→ **Your objective**
Every line of the data should be retyped with no difference from the original.

→ **Supplied data**
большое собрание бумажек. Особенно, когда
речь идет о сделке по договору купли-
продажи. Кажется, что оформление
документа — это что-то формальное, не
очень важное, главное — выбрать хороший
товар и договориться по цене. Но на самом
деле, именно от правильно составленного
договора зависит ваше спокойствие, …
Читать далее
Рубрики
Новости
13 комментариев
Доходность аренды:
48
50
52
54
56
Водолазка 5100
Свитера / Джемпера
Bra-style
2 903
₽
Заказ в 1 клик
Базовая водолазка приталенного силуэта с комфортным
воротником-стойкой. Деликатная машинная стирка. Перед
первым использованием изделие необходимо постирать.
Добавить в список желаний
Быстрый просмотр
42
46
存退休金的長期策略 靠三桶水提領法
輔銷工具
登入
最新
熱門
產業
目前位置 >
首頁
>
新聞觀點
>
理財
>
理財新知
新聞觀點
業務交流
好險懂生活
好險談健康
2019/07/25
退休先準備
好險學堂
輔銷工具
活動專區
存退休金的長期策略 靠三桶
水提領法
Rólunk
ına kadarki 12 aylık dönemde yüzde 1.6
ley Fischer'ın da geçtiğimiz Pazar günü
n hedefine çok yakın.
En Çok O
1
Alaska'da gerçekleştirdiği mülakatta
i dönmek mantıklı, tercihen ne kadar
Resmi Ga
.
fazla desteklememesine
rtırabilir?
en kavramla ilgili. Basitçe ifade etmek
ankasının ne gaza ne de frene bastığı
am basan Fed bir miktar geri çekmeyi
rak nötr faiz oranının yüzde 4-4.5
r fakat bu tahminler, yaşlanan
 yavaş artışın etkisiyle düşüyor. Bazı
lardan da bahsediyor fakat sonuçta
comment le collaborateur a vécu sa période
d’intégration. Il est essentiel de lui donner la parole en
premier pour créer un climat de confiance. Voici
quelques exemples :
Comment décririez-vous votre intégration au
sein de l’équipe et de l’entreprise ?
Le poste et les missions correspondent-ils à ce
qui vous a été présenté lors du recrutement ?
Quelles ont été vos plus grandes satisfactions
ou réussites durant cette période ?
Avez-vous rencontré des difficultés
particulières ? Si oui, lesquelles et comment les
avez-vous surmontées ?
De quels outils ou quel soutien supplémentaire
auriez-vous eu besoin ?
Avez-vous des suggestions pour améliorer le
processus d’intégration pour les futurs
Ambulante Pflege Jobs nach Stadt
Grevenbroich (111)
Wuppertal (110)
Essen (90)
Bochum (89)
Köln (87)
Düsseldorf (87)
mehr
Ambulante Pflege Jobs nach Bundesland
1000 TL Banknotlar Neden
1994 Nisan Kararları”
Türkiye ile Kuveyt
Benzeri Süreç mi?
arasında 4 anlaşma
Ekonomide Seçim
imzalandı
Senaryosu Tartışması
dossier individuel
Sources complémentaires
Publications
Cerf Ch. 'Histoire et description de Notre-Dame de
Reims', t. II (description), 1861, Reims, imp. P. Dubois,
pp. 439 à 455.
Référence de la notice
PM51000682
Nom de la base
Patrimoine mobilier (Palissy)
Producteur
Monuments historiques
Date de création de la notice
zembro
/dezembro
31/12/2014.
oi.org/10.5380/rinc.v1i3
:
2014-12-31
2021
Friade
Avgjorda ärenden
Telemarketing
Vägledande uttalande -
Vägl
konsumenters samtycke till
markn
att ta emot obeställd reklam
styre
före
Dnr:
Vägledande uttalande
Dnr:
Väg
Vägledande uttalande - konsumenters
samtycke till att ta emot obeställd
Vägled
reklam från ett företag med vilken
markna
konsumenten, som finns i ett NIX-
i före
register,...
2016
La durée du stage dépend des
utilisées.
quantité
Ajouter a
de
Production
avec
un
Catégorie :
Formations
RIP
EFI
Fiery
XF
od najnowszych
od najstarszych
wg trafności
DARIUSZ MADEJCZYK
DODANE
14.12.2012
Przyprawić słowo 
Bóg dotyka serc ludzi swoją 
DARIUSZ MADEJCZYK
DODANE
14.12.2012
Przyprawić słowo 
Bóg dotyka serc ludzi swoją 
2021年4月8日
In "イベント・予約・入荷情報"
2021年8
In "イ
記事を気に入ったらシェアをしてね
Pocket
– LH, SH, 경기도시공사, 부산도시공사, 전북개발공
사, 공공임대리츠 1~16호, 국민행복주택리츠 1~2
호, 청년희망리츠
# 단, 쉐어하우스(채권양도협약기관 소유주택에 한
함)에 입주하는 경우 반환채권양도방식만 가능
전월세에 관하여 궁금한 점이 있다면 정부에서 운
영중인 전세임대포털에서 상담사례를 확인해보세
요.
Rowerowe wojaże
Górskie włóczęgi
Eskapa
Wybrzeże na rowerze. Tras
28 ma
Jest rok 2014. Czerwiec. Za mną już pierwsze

→ **Answer space**
большое собрание бумажек. Особенно, когда
речь идет о сделке по договору купли-
продажи. Кажется, что оформление
документа — это что-то формальное, не
очень важное, главное — выбрать хороший
товар и договориться по цене. Но на самом
деле, именно от правильно составленного
договора зависит ваше спокойствие, …
Читать далее
Рубрики
Новости
13 комментариев
Доходность аренды:
48
50
52
54
56
Водолазка 5100
Свитера / Джемпера
Bra-style
2 903
₽
Заказ в 1 клик
Базовая водолазка приталенного силуэта с комфортным
воротником-стойкой. Деликатная машинная стирка. Перед
первым использованием изделие необходимо постирать.
Добавить в список желаний
Быстрый просмотр
42
46
存退休金的長期策略 靠三桶水提領法
輔銷工具
登入
最新
熱門
產業
目前位置 >
首頁
>
新聞觀點
>
理財
>
理財新知
新聞觀點
業務交流
好險懂生活
好險談健康
2019/07/25
退休先準備
好險學堂
輔銷工具
活動專區
存退休金的長期策略 靠三桶
水提領法
Rólunk
ına kadarki 12 aylık dönemde yüzde 1.6
ley Fischer'ın da geçtiğimiz Pazar günü
n hedefine çok yakın.
En Çok O
1
Alaska'da gerçekleştirdiği mülakatta
i dönmek mantıklı, tercihen ne kadar
Resmi Ga
.
fazla desteklememesine
rtırabilir?
en kavramla ilgili. Basitçe ifade etmek
ankasının ne gaza ne de frene bastığı
am basan Fed bir miktar geri çekmeyi
rak nötr faiz oranının yüzde 4-4.5
r fakat bu tahminler, yaşlanan
 yavaş artışın etkisiyle düşüyor. Bazı
lardan da bahsediyor fakat sonuçta
comment le collaborateur a vécu sa période
d’intégration. Il est essentiel de lui donner la parole en
premier pour créer un climat de confiance. Voici
quelques exemples :
Comment décririez-vous votre intégration au
sein de l’équipe et de l’entreprise ?
Le poste et les missions correspondent-ils à ce
qui vous a été présenté lors du recrutement ?
Quelles ont été vos plus grandes satisfactions
ou réussites durant cette période ?
Avez-vous rencontré des difficultés
particulières ? Si oui, lesquelles et comment les
avez-vous surmontées ?
De quels outils ou quel soutien supplémentaire
auriez-vous eu besoin ?
Avez-vous des suggestions pour améliorer le
processus d’intégration pour les futurs
Ambulante Pflege Jobs nach Stadt
Grevenbroich (111)
Wuppertal (110)
Essen (90)
Bochum (89)
Köln (87)
Düsseldorf (87)
mehr
Ambulante Pflege Jobs nach Bundesland
1000 TL Banknotlar Neden
1994 Nisan Kararları”
Türkiye ile Kuveyt
Benzeri Süreç mi?
arasında 4 anlaşma
Ekonomide Seçim
imzalandı
Senaryosu Tartışması
dossier individuel
Sources complémentaires
Publications
Cerf Ch. 'Histoire et description de Notre-Dame de
Reims', t. II (description), 1861, Reims, imp. P. Dubois,
pp. 439 à 455.
Référence de la notice
PM51000682
Nom de la base
Patrimoine mobilier (Palissy)
Producteur
Monuments historiques
Date de création de la notice
zembro
/dezembro
31/12/2014.
oi.org/10.5380/rinc.v1i3
:
2014-12-31
2021
Friade
Avgjorda ärenden
Telemarketing
Vägledande uttalande -
Vägl
konsumenters samtycke till
markn
att ta emot obeställd reklam
styre
före
Dnr:
Vägledande uttalande
Dnr:
Väg
Vägledande uttalande - konsumenters
samtycke till att ta emot obeställd
Vägled
reklam från ett företag med vilken
markna
konsumenten, som finns i ett NIX-
i före
register,...
2016
La durée du stage dépend des
utilisées.
quantité
Ajouter a
de
Production
avec
un
Catégorie :
Formations
RIP
EFI
Fiery
XF
od najnowszych
od najstarszych
wg trafności
DARIUSZ MADEJCZYK
DODANE
14.12.2012
Przyprawić słowo 
Bóg dotyka serc ludzi swoją 
DARIUSZ MADEJCZYK
DODANE
14.12.2012
Przyprawić słowo 
Bóg dotyka serc ludzi swoją 
2021年4月8日
In "イベント・予約・入荷情報"
2021年8
In "イ
記事を気に入ったらシェアをしてね
Pocket
– LH, SH, 경기도시공사, 부산도시공사, 전북개발공
사, 공공임대리츠 1~16호, 국민행복주택리츠 1~2
호, 청년희망리츠
# 단, 쉐어하우스(채권양도협약기관 소유주택에 한
함)에 입주하는 경우 반환채권양도방식만 가능
전월세에 관하여 궁금한 점이 있다면 정부에서 운
영중인 전세임대포털에서 상담사례를 확인해보세
요.
Rowerowe wojaże
Górskie włóczęgi
Eskapa
Wybrzeże na rowerze. Tras
28 ma
Jest rok 2014. Czerwiec. Za mną już pierwsze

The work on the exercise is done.